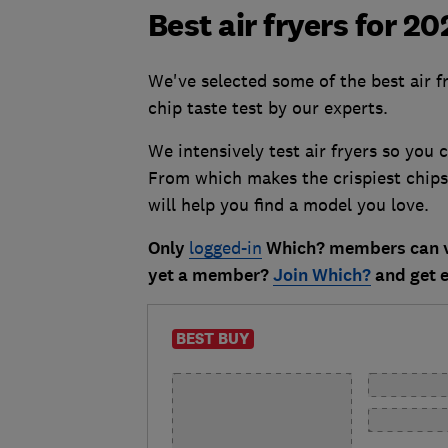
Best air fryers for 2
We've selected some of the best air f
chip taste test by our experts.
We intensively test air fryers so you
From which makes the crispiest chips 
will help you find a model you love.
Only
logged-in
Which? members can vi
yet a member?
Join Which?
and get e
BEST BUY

----

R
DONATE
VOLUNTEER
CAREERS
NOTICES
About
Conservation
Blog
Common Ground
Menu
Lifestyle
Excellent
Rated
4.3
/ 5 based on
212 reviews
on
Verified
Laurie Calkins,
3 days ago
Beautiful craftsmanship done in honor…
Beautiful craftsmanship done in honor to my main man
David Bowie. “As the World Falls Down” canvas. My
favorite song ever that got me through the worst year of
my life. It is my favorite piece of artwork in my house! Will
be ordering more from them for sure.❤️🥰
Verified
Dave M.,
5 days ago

----

- _Exercise prompt_: Since only a number is wanted, please say how many lines in the data include the word "favorite".

- _Answer_: 2